You know about these law enforcement officers – hiding behind that billboard sign or bush, speed gun in hand, awaiting for the next false move so they can catch the next unsuspecting victim and hand them a bulky ticket so that the city to which they serve can get that much more fat.
Cops. You know what I’m talking about. The insensitive, moneymakers for the state, finding the smallest disorderly conduct so you can be punished, and so the government machine can be fed more of your money.
Cops – those pigs, those cherry tops, those Officer Krupkes – all of which you have to be on the look out for. Not so you can be law-abiding citizens, but so you can outmaneuver them in the fake dance of law and order.
OK, OK – so this is how I used to look at the police. Pretty dark and dreary huh?
Whenever I traveled the roads and highways, and a black-and-white came up from behind me, I felt my blood pressure rise, my adrenalin surge and my stress increase. I would hold my breath and think, “Oh no, not the police, what will they want?”
Of course, I’ve had my share of encounters being pulled over, mainly for speeding, in the past. So I had real memories – on a practical and cellular level – of the experience of having an officer behind me lead to the stopping of my car and the unfortunate lengthy experience of dealing with a ticket. So my response to seeing any cop anywhere may be understandable.
And yet. A new experience.
The strangest thing happened to me. The other day, I noticed a policeman driving behind me, and my response was: “Oh cool, that’s nice to see.” What? How can that be?
In hindsight, I now can see the cause of the shift of mind, and it’s a valuable experience from which we all may gain insight.
In the time period between my two very different responses, I had started a new video project, one which focused on the potential PTSD that law officers must deal with while on duty.
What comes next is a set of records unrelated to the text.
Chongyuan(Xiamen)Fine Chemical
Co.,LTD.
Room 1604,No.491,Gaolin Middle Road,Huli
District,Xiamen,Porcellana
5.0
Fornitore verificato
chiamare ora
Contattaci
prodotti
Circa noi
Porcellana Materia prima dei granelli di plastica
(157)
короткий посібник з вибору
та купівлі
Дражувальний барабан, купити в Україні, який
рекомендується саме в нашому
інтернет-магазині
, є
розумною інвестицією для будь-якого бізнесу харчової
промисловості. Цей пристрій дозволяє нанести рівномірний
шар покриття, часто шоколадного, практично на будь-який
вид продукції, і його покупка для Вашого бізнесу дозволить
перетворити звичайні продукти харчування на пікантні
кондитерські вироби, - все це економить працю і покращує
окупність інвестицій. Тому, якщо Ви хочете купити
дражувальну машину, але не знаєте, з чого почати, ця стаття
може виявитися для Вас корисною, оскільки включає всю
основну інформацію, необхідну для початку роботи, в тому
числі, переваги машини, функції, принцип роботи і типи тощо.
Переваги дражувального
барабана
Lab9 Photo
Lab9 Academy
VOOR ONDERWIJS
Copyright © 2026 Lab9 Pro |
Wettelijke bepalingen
In my keen attention on the needs of the police personnel, I must have made a shift from anger and upset and towards compassion and understanding of the officer’s conditions. In that act of addressing their needs, such an alignment with them closed the gap within my mind.
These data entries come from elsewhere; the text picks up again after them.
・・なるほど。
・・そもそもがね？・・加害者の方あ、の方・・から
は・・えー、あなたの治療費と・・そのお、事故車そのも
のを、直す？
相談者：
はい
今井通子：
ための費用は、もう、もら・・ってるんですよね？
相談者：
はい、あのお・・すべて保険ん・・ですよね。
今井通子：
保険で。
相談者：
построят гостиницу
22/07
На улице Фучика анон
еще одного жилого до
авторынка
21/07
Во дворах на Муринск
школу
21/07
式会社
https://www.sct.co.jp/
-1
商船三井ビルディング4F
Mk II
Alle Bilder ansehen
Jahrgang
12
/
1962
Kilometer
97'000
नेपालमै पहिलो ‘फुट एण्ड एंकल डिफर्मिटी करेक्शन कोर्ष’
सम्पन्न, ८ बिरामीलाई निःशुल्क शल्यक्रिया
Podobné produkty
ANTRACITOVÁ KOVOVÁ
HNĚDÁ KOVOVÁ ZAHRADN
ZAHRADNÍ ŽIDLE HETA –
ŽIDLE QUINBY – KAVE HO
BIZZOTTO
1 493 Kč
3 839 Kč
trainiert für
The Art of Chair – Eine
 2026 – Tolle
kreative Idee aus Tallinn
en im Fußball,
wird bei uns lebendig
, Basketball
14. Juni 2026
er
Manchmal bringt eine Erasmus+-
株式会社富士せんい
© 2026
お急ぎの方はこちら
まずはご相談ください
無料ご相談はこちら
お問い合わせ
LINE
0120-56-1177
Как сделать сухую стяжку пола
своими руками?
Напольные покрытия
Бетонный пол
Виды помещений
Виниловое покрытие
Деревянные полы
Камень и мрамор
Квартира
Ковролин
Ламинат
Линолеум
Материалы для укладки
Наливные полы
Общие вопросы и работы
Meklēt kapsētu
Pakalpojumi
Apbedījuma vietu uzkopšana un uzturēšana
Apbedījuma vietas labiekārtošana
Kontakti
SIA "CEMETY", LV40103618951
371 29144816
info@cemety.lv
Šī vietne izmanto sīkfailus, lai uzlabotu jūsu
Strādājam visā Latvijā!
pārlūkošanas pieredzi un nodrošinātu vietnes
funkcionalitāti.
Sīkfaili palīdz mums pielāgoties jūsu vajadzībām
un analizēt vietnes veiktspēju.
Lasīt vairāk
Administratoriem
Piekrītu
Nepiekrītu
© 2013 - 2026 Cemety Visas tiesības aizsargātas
So these people aren’t just an enemy trying to go after me. These are real men and women on a beat that is highly dangerous for their own physical, emotional and mental well-being. I made the shift in my own mind, and this altered my reality and reactions.
Perhaps such a shift can happen for any of us, and not simply for those wearing badges and carrying speed guns. Perhaps addressing the plight of another, perhaps walking in their shoes if even for just a few moments, can create such a shift – from anxiety to calm, from enmity to unity, from fear to love.
The shift for me was profound, conscious and authentic.
It is a shift I wish for any one of us living in conflict with another – even if only in our own minds.